(Collected data)

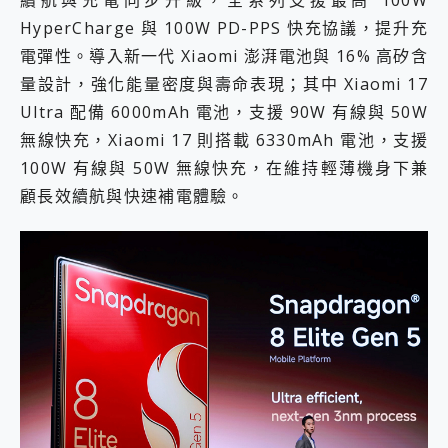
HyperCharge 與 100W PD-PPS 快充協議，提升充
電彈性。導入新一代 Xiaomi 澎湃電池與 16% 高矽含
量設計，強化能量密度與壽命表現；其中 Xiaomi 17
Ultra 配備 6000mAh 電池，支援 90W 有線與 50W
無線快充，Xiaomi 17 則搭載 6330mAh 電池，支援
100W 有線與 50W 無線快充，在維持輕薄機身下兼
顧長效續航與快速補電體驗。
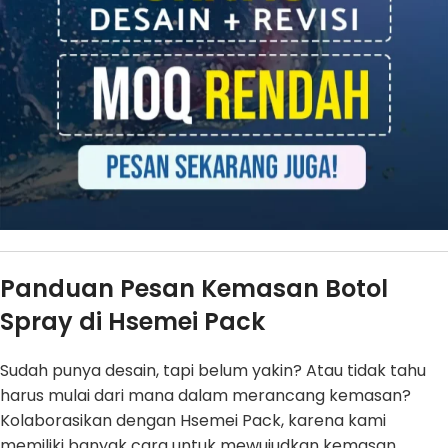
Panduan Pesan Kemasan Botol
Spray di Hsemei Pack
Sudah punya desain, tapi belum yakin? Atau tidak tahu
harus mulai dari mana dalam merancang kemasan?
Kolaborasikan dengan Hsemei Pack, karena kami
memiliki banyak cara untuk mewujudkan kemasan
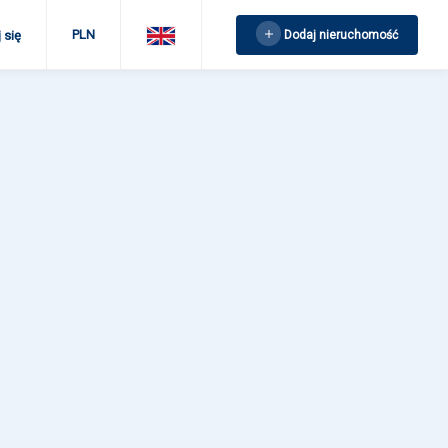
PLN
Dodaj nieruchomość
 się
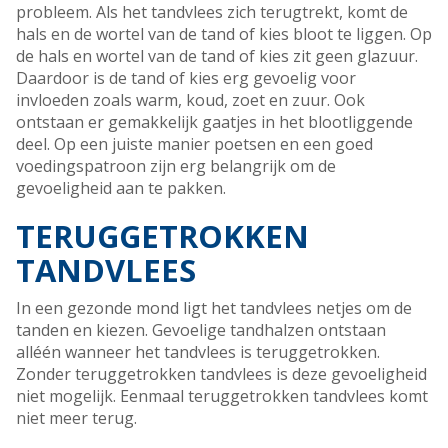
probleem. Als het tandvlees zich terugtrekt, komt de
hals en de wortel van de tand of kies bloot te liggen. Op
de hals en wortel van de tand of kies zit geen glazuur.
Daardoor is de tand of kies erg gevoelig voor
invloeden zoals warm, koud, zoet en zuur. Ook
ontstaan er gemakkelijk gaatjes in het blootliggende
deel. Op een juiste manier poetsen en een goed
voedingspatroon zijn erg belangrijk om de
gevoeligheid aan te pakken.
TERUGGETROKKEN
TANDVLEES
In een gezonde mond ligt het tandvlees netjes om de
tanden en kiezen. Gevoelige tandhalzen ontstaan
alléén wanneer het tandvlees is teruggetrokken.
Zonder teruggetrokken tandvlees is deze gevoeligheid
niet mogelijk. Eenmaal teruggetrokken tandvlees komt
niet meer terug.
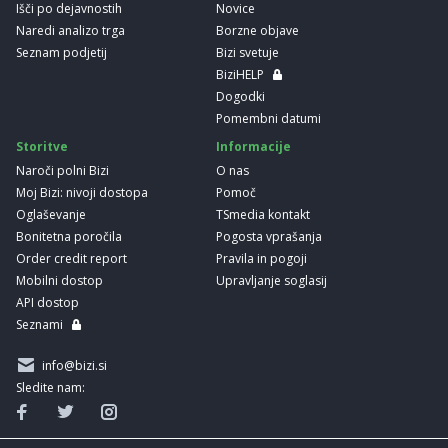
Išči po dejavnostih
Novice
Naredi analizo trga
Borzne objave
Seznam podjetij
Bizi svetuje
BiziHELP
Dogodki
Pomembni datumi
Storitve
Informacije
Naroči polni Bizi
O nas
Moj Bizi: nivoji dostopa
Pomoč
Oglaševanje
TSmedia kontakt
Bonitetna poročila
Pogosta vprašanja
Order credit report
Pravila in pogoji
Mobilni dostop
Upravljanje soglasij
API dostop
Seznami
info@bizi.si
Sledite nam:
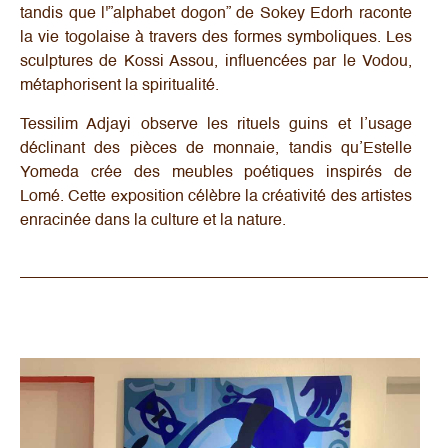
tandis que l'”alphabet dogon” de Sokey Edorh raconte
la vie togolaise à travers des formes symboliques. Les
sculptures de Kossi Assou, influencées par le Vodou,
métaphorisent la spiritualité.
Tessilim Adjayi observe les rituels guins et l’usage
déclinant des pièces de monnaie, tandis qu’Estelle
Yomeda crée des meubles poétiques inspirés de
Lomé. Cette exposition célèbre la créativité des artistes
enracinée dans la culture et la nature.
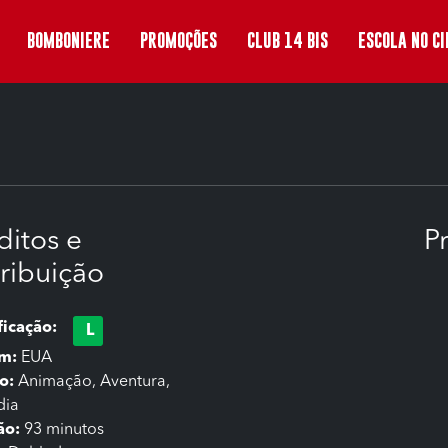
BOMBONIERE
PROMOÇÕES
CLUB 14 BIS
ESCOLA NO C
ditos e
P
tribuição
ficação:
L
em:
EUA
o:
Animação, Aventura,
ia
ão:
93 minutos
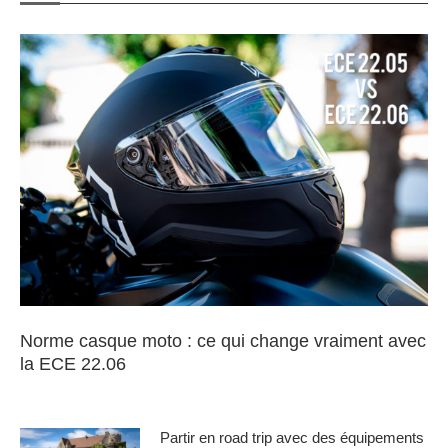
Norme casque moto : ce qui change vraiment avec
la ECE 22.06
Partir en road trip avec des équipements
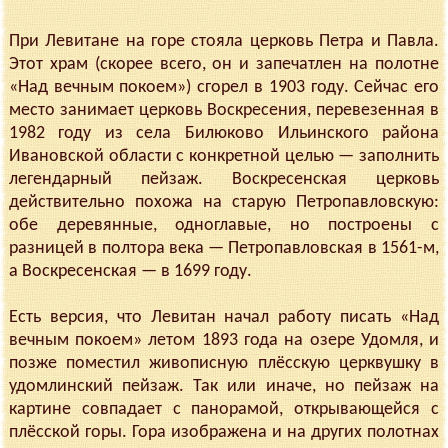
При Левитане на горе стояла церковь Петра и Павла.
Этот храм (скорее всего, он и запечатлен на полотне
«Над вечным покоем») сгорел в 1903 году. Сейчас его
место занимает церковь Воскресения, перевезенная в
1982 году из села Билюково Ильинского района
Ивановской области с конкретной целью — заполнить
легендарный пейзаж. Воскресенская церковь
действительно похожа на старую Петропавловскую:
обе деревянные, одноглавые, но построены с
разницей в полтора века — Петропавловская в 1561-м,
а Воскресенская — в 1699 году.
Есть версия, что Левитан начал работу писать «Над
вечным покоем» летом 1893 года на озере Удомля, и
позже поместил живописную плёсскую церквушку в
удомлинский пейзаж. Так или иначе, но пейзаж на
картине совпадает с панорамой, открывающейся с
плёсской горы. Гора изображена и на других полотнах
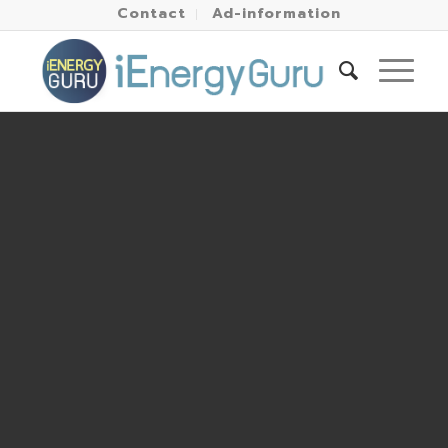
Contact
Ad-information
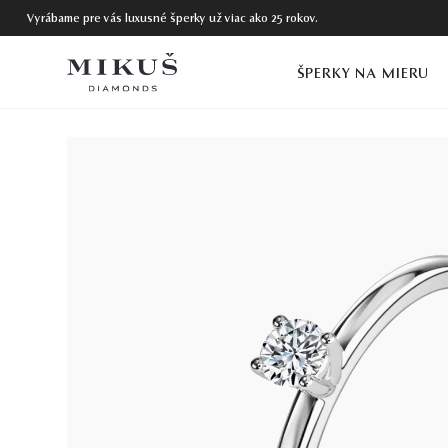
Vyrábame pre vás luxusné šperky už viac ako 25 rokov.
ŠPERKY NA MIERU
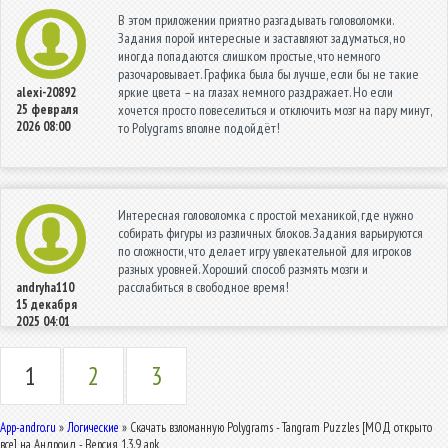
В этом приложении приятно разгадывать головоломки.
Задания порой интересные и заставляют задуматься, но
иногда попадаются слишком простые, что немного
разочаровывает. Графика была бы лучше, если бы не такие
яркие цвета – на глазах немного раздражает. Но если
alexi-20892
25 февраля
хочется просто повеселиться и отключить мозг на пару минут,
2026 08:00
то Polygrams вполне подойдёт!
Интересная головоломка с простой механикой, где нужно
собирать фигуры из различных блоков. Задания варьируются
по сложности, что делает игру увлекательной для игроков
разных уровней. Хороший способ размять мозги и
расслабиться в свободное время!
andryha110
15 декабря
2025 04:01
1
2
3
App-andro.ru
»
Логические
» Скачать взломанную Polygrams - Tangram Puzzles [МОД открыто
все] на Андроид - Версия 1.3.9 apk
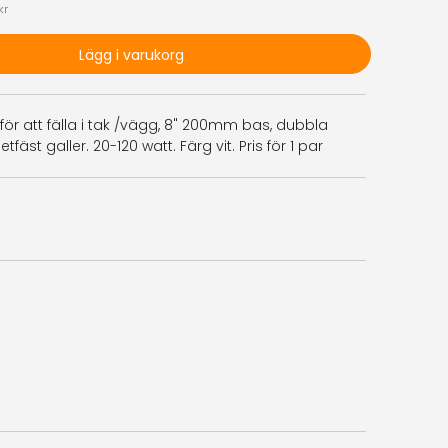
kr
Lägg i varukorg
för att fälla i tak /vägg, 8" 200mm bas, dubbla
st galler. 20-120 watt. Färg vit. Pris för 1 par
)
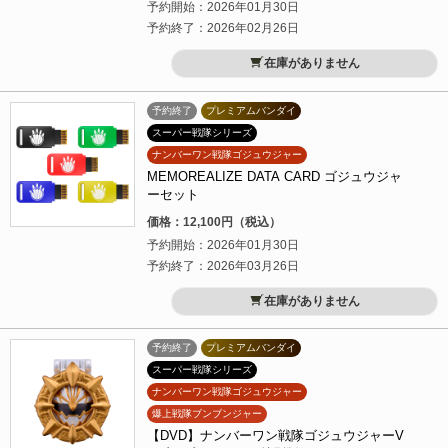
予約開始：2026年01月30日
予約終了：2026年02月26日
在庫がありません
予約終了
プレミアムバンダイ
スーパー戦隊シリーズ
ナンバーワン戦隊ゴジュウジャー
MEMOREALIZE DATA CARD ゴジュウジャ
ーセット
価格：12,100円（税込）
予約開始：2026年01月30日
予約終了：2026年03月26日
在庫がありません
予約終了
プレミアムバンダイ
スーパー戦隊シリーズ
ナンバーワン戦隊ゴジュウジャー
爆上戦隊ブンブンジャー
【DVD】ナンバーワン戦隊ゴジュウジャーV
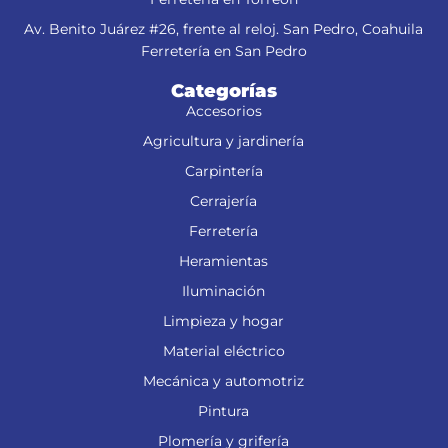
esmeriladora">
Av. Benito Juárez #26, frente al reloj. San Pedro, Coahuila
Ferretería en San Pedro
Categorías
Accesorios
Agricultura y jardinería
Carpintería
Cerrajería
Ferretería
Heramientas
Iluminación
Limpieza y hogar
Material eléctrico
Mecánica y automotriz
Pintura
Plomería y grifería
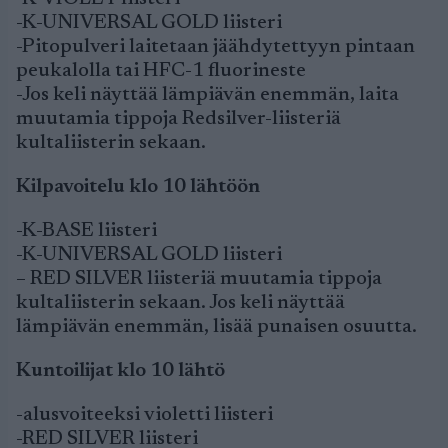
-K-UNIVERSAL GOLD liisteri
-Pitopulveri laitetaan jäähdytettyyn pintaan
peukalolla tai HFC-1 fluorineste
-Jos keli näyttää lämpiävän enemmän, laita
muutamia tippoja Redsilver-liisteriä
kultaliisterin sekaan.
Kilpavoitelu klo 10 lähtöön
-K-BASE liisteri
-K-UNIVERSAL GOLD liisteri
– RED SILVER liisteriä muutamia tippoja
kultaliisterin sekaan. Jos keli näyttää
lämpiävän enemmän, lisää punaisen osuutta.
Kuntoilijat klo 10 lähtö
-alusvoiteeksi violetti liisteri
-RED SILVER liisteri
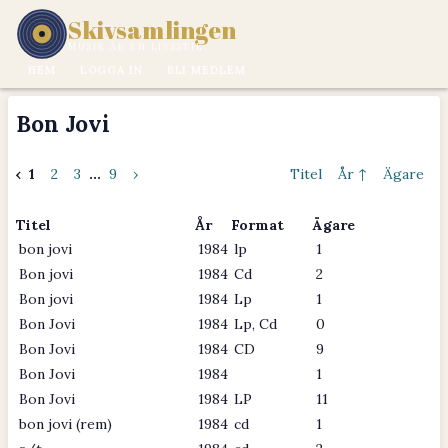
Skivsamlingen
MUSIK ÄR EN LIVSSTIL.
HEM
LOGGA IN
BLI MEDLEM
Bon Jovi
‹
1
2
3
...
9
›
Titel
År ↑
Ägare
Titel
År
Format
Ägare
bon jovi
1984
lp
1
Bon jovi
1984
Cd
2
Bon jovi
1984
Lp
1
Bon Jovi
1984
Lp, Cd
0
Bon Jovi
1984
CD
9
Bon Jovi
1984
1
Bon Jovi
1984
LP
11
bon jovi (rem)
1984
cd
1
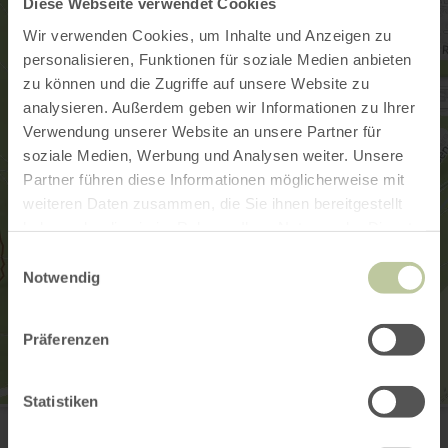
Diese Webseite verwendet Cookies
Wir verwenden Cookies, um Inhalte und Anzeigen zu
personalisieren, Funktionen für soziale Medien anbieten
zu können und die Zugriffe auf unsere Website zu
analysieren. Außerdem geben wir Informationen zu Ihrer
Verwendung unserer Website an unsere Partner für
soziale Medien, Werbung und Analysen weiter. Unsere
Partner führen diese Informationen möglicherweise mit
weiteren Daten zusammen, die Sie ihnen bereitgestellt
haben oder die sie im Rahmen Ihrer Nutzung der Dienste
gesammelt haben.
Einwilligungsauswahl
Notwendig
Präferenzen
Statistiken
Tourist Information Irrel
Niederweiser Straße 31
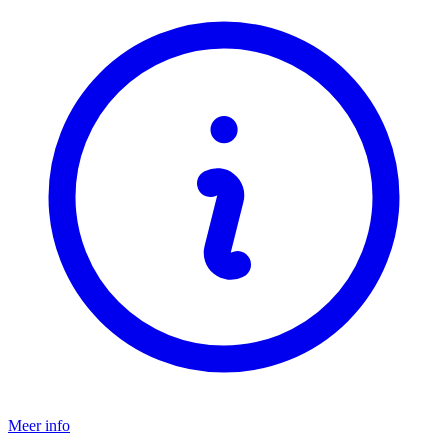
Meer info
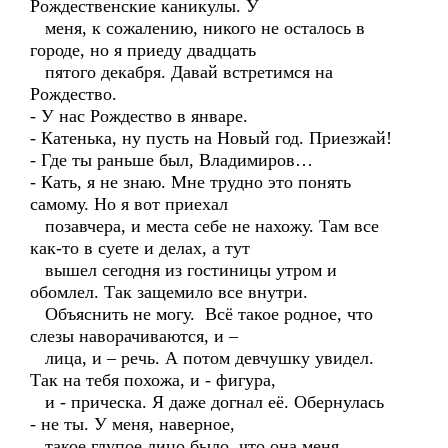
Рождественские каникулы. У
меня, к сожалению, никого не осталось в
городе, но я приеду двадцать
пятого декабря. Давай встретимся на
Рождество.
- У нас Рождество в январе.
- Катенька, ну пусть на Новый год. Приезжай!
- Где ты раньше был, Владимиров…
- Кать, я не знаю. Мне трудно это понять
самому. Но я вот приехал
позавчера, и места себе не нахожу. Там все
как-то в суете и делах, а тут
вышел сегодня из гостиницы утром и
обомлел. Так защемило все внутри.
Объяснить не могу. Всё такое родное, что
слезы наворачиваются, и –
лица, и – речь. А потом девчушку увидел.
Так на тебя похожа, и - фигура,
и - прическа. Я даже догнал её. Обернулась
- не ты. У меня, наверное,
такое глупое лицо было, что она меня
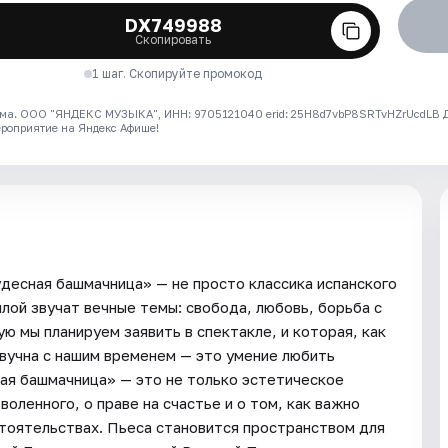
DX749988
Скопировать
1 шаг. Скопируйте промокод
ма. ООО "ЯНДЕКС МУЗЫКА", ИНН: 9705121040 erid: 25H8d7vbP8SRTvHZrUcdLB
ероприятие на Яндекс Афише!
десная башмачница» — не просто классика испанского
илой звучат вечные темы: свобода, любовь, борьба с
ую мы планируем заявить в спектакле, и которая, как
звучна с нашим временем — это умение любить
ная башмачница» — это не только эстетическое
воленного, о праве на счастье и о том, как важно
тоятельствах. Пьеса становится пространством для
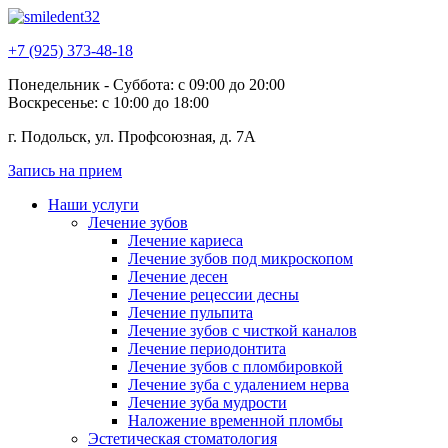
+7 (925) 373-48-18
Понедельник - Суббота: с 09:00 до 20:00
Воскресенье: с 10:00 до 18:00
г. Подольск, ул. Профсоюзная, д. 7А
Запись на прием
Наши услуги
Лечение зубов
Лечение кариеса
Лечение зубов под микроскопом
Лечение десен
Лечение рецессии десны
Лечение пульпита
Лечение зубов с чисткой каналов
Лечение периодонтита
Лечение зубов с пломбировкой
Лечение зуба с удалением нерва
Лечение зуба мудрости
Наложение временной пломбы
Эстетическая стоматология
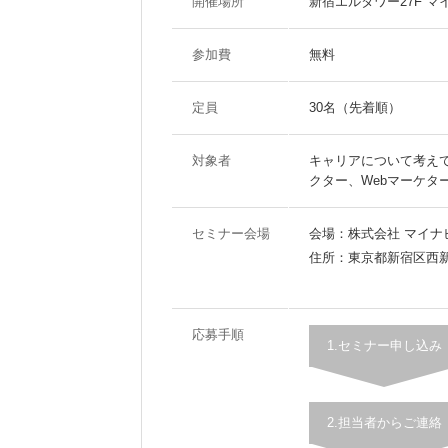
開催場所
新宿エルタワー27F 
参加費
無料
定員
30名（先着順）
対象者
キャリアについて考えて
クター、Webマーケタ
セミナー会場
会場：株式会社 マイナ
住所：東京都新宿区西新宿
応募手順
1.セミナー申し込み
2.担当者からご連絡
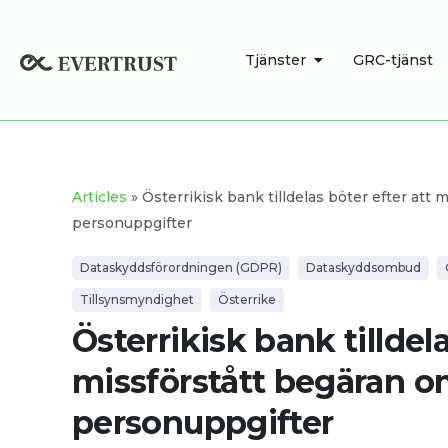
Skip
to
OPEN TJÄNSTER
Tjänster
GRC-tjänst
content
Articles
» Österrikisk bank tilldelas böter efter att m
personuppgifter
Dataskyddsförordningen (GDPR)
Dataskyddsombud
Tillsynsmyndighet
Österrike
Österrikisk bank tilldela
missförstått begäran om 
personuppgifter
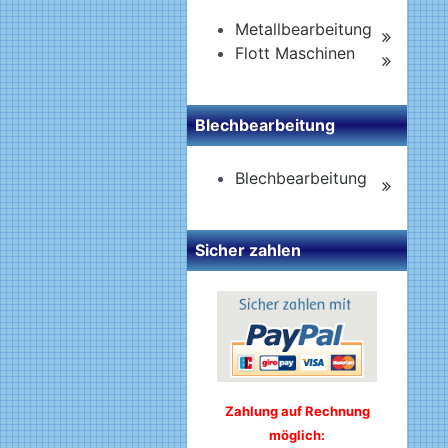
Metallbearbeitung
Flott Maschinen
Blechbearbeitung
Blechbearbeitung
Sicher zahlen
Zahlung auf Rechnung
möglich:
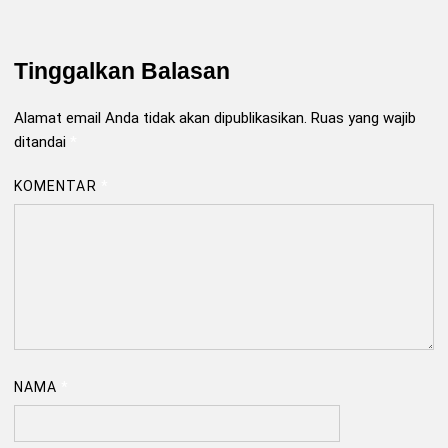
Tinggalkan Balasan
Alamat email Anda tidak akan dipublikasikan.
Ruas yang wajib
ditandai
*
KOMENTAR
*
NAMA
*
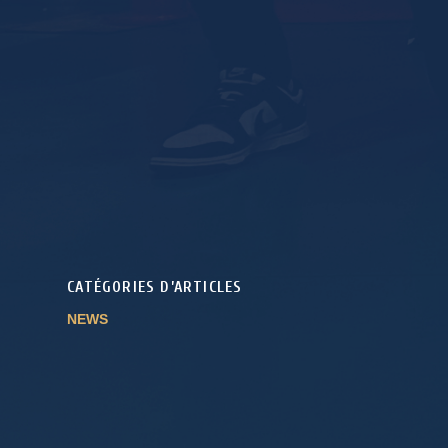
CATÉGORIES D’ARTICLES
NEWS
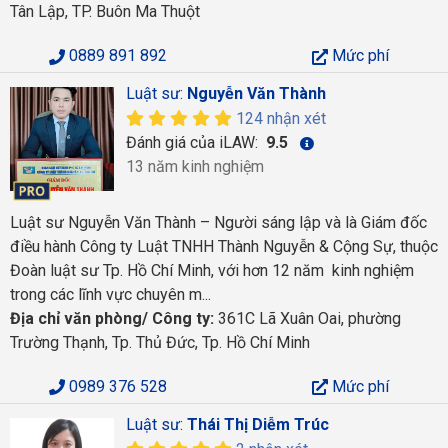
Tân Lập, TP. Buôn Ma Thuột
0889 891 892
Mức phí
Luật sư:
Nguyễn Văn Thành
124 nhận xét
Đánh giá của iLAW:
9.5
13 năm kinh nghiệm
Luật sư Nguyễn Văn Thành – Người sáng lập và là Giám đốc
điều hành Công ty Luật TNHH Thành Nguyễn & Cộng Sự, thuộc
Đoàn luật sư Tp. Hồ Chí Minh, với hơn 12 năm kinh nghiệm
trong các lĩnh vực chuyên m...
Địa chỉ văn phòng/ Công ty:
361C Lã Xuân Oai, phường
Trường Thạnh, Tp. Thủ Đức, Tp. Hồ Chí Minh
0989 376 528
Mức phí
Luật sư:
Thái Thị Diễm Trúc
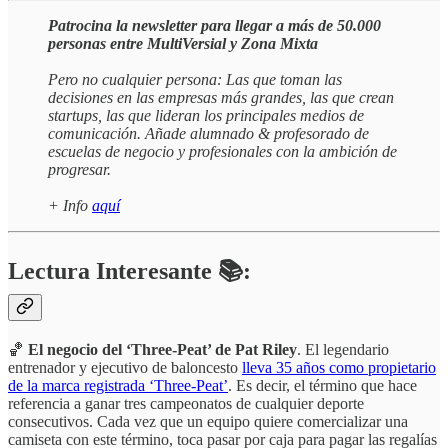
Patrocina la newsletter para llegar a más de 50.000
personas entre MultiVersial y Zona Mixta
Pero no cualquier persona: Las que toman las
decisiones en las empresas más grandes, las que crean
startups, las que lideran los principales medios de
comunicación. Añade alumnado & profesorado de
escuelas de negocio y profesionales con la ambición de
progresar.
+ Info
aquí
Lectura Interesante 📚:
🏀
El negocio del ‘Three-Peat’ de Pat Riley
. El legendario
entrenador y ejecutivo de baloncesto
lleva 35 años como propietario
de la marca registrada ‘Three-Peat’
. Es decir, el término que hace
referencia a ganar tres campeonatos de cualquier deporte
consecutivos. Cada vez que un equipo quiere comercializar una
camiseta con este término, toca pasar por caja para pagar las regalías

**Exercise requirements:**
Please copy out each line of the data in which the word "gevoeligheid" occurs.

**Result:**
gevoeligheid aan te pakken.
Zonder teruggetrokken tandvlees is deze gevoeligheid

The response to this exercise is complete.